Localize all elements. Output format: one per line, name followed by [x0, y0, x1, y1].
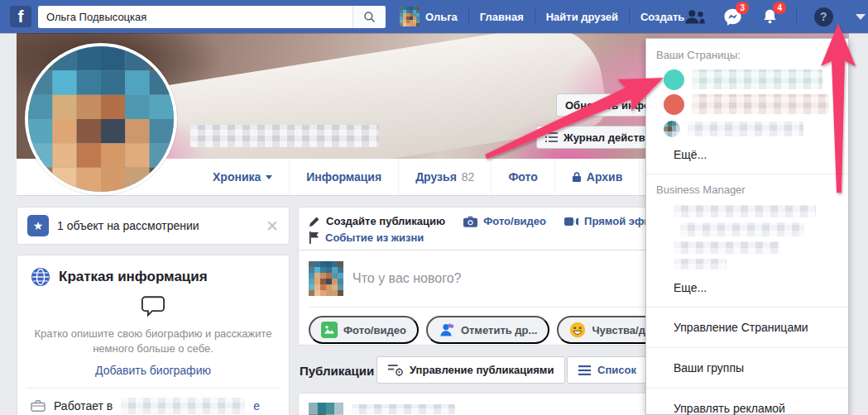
blurred-post-author	[352, 404, 455, 414]
topbar-avatar[interactable]	[400, 7, 420, 26]
works-at-text: Работает в	[54, 399, 113, 413]
tab-photos[interactable]: Фото	[491, 159, 554, 195]
pages-more-link[interactable]: Ещё...	[646, 141, 848, 168]
menu-item-manage-ads[interactable]: Управлять рекламой	[646, 394, 848, 415]
blurred-business-entry	[674, 259, 727, 270]
page-avatar	[664, 69, 684, 90]
nav-find-friends-link[interactable]: Найти друзей	[546, 11, 618, 23]
page-avatar	[664, 94, 684, 115]
tag-friends-action-label: Отметить др...	[461, 324, 538, 336]
help-button[interactable]: ?	[813, 6, 834, 27]
tab-photos-label: Фото	[508, 170, 537, 184]
facebook-profile-page: f Ольга Главная Найти друзей Создать 3	[0, 0, 868, 415]
divider	[646, 174, 848, 174]
topbar-divider	[535, 7, 535, 26]
blurred-business-entries	[674, 205, 838, 270]
facebook-logo[interactable]: f	[10, 6, 31, 27]
pencil-icon	[309, 216, 320, 227]
composer-life-event-tab[interactable]: Событие из жизни	[309, 231, 424, 244]
blurred-profile-name	[190, 125, 379, 147]
caret-down-icon	[266, 175, 272, 179]
notifications-button[interactable]: 4	[759, 6, 780, 27]
briefcase-icon	[31, 399, 46, 413]
tab-archive[interactable]: Архив	[554, 159, 639, 195]
notifications-badge: 4	[773, 2, 786, 14]
messenger-button[interactable]: 3	[722, 6, 743, 27]
tab-friends[interactable]: Друзья 82	[398, 159, 491, 195]
topbar-profile-link[interactable]: Ольга	[425, 11, 458, 23]
blurred-page-name	[688, 122, 803, 136]
works-at-row: Работает в е	[31, 398, 276, 414]
page-avatar	[664, 121, 680, 137]
nav-create-link[interactable]: Создать	[640, 11, 684, 23]
tag-friends-action-button[interactable]: Отметить др...	[426, 316, 550, 344]
activity-log-icon	[545, 132, 558, 143]
divider	[26, 388, 281, 389]
composer-live-tab[interactable]: Прямой эфир	[564, 215, 657, 227]
composer-tab-row: Событие из жизни	[309, 231, 656, 244]
post-card[interactable]	[298, 393, 667, 415]
create-post-tab[interactable]: Создайте публикацию	[309, 215, 445, 227]
globe-icon	[31, 267, 50, 287]
lock-icon	[572, 171, 582, 183]
blurred-avatar-image	[664, 121, 680, 137]
tab-timeline[interactable]: Хроника	[196, 159, 289, 195]
search-icon	[363, 11, 376, 23]
page-item[interactable]	[646, 67, 848, 92]
menu-item-manage-pages[interactable]: Управление Страницами	[646, 313, 848, 341]
account-dropdown-menu: Ваши Страницы: Ещё... Business Manager Е…	[645, 38, 849, 415]
friend-requests-button[interactable]	[684, 6, 706, 27]
manage-posts-icon	[388, 364, 403, 376]
divider	[646, 347, 848, 348]
star-icon: ★	[27, 215, 49, 236]
top-navigation-bar: f Ольга Главная Найти друзей Создать 3	[0, 0, 868, 33]
activity-log-label: Журнал действ	[563, 131, 645, 144]
update-info-label: Обновить инфо	[565, 99, 650, 112]
manage-posts-button[interactable]: Управление публикациями	[376, 356, 565, 384]
search-input[interactable]	[38, 6, 352, 28]
post-composer: Создайте публикацию Фото/видео Прямой эф…	[298, 207, 667, 346]
blurred-profile-photo	[28, 46, 174, 192]
business-more-link[interactable]: Еще...	[646, 274, 848, 301]
caret-down-icon	[856, 14, 866, 20]
tab-about[interactable]: Информация	[289, 159, 398, 195]
page-item[interactable]	[646, 117, 848, 141]
tab-timeline-label: Хроника	[213, 170, 261, 184]
topbar-icon-cluster: 3 4 ?	[684, 6, 868, 27]
composer-photo-video-tab[interactable]: Фото/видео	[463, 215, 546, 227]
composer-tab-row: Создайте публикацию Фото/видео Прямой эф…	[309, 215, 656, 227]
list-view-label: Список	[597, 364, 636, 376]
post-author-avatar	[309, 403, 343, 415]
blurred-business-entry	[674, 241, 779, 254]
review-notice-text[interactable]: 1 объект на рассмотрении	[57, 219, 199, 232]
workplace-link-fragment[interactable]: е	[253, 399, 260, 413]
posts-section-title: Публикации	[300, 364, 374, 378]
intro-illustration	[31, 295, 276, 321]
page-item[interactable]	[646, 92, 848, 117]
search-button[interactable]	[352, 6, 386, 28]
live-video-icon	[564, 216, 578, 227]
menu-item-your-groups[interactable]: Ваши группы	[646, 354, 848, 382]
photo-video-action-label: Фото/видео	[343, 324, 406, 336]
profile-picture[interactable]	[25, 43, 177, 195]
account-menu-toggle[interactable]	[850, 6, 868, 27]
camera-icon	[463, 216, 477, 227]
topbar-divider	[796, 7, 797, 26]
blurred-business-entry	[674, 205, 816, 217]
topbar-divider	[629, 7, 630, 26]
composer-placeholder[interactable]: Что у вас нового?	[352, 271, 462, 286]
tab-friends-label: Друзья	[415, 170, 457, 184]
blurred-avatar-image	[400, 7, 420, 26]
add-bio-link[interactable]: Добавить биографию	[31, 364, 276, 377]
friends-count: 82	[462, 170, 475, 184]
blurred-workplace	[121, 398, 245, 414]
photo-video-action-button[interactable]: Фото/видео	[309, 316, 419, 344]
composer-tabs: Создайте публикацию Фото/видео Прямой эф…	[299, 208, 666, 250]
nav-home-link[interactable]: Главная	[480, 11, 524, 23]
divider	[646, 388, 848, 389]
tag-friends-icon	[439, 322, 455, 338]
close-icon[interactable]: ✕	[266, 218, 279, 234]
question-mark-icon: ?	[814, 7, 833, 26]
blurred-page-name	[692, 94, 829, 114]
create-post-label: Создайте публикацию	[326, 215, 445, 227]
---------------
What you should do:
Output the material word for word. Pictures do not go in.

Finished task:
Localize all elements. Output format: one per line, name followed by [x0, y0, x1, y1].
blurred-post-author	[352, 404, 455, 414]
topbar-avatar[interactable]	[400, 7, 420, 26]
works-at-text: Работает в	[54, 399, 113, 413]
tab-photos[interactable]: Фото	[491, 159, 554, 195]
pages-more-link[interactable]: Ещё...	[646, 141, 848, 168]
menu-item-manage-ads[interactable]: Управлять рекламой	[646, 394, 848, 415]
blurred-business-entry	[674, 259, 727, 270]
page-avatar	[664, 69, 684, 90]
nav-find-friends-link[interactable]: Найти друзей	[546, 11, 618, 23]
page-avatar	[664, 94, 684, 115]
tag-friends-action-label: Отметить др...	[461, 324, 538, 336]
help-button[interactable]: ?	[813, 6, 834, 27]
tab-photos-label: Фото	[508, 170, 537, 184]
facebook-profile-page: f Ольга Главная Найти друзей Создать 3	[0, 0, 868, 415]
divider	[646, 174, 848, 174]
topbar-divider	[535, 7, 535, 26]
blurred-business-entries	[674, 205, 838, 270]
facebook-logo[interactable]: f	[10, 6, 31, 27]
pencil-icon	[309, 216, 320, 227]
composer-life-event-tab[interactable]: Событие из жизни	[309, 231, 424, 244]
blurred-profile-name	[190, 125, 379, 147]
caret-down-icon	[266, 175, 272, 179]
notifications-button[interactable]: 4	[759, 6, 780, 27]
briefcase-icon	[31, 399, 46, 413]
tab-archive[interactable]: Архив	[554, 159, 639, 195]
notifications-badge: 4	[773, 2, 786, 14]
messenger-button[interactable]: 3	[722, 6, 743, 27]
tab-friends[interactable]: Друзья 82	[398, 159, 491, 195]
topbar-profile-link[interactable]: Ольга	[425, 11, 458, 23]
blurred-page-name	[688, 122, 803, 136]
works-at-row: Работает в е	[31, 398, 276, 414]
page-avatar	[664, 121, 680, 137]
nav-create-link[interactable]: Создать	[640, 11, 684, 23]
tag-friends-action-button[interactable]: Отметить др...	[426, 316, 550, 344]
activity-log-icon	[545, 132, 558, 143]
divider	[26, 388, 281, 389]
composer-live-tab[interactable]: Прямой эфир	[564, 215, 657, 227]
composer-tab-row: Событие из жизни	[309, 231, 656, 244]
post-card[interactable]	[298, 393, 667, 415]
create-post-tab[interactable]: Создайте публикацию	[309, 215, 445, 227]
globe-icon	[31, 267, 50, 287]
lock-icon	[572, 171, 582, 183]
blurred-avatar-image	[664, 121, 680, 137]
tab-timeline[interactable]: Хроника	[196, 159, 289, 195]
search-icon	[363, 11, 376, 23]
page-item[interactable]	[646, 67, 848, 92]
menu-item-manage-pages[interactable]: Управление Страницами	[646, 313, 848, 341]
account-dropdown-menu: Ваши Страницы: Ещё... Business Manager Е…	[645, 38, 849, 415]
friend-requests-button[interactable]	[684, 6, 706, 27]
manage-posts-icon	[388, 364, 403, 376]
divider	[646, 347, 848, 348]
star-icon: ★	[27, 215, 49, 236]
top-navigation-bar: f Ольга Главная Найти друзей Создать 3	[0, 0, 868, 33]
activity-log-label: Журнал действ	[563, 131, 645, 144]
update-info-label: Обновить инфо	[565, 99, 650, 112]
manage-posts-button[interactable]: Управление публикациями	[376, 356, 565, 384]
search-input[interactable]	[38, 6, 352, 28]
post-composer: Создайте публикацию Фото/видео Прямой эф…	[298, 207, 667, 346]
blurred-profile-photo	[28, 46, 174, 192]
business-more-link[interactable]: Еще...	[646, 274, 848, 301]
caret-down-icon	[856, 14, 866, 20]
tab-about[interactable]: Информация	[289, 159, 398, 195]
page-item[interactable]	[646, 117, 848, 141]
tab-timeline-label: Хроника	[213, 170, 261, 184]
topbar-icon-cluster: 3 4 ?	[684, 6, 868, 27]
composer-photo-video-tab[interactable]: Фото/видео	[463, 215, 546, 227]
composer-tab-row: Создайте публикацию Фото/видео Прямой эф…	[309, 215, 656, 227]
list-view-label: Список	[597, 364, 636, 376]
post-author-avatar	[309, 403, 343, 415]
blurred-business-entry	[674, 241, 779, 254]
review-notice-text[interactable]: 1 объект на рассмотрении	[57, 219, 199, 232]
workplace-link-fragment[interactable]: е	[253, 399, 260, 413]
posts-section-title: Публикации	[300, 364, 374, 378]
intro-illustration	[31, 295, 276, 321]
page-item[interactable]	[646, 92, 848, 117]
search-button[interactable]	[352, 6, 386, 28]
live-video-icon	[564, 216, 578, 227]
menu-item-your-groups[interactable]: Ваши группы	[646, 354, 848, 382]
photo-video-action-label: Фото/видео	[343, 324, 406, 336]
profile-picture[interactable]	[25, 43, 177, 195]
account-menu-toggle[interactable]	[850, 6, 868, 27]
camera-icon	[463, 216, 477, 227]
topbar-divider	[796, 7, 797, 26]
blurred-business-entry	[674, 205, 816, 217]
topbar-divider	[629, 7, 630, 26]
composer-placeholder[interactable]: Что у вас нового?	[352, 271, 462, 286]
tab-friends-label: Друзья	[415, 170, 457, 184]
blurred-avatar-image	[400, 7, 420, 26]
add-bio-link[interactable]: Добавить биографию	[31, 364, 276, 377]
friends-count: 82	[462, 170, 475, 184]
blurred-workplace	[121, 398, 245, 414]
photo-video-action-button[interactable]: Фото/видео	[309, 316, 419, 344]
composer-tabs: Создайте публикацию Фото/видео Прямой эф…	[299, 208, 666, 250]
nav-home-link[interactable]: Главная	[480, 11, 524, 23]
divider	[646, 388, 848, 389]
tag-friends-icon	[439, 322, 455, 338]
close-icon[interactable]: ✕	[266, 218, 279, 234]
question-mark-icon: ?	[814, 7, 833, 26]
blurred-page-name	[692, 94, 829, 114]
create-post-label: Создайте публикацию	[326, 215, 445, 227]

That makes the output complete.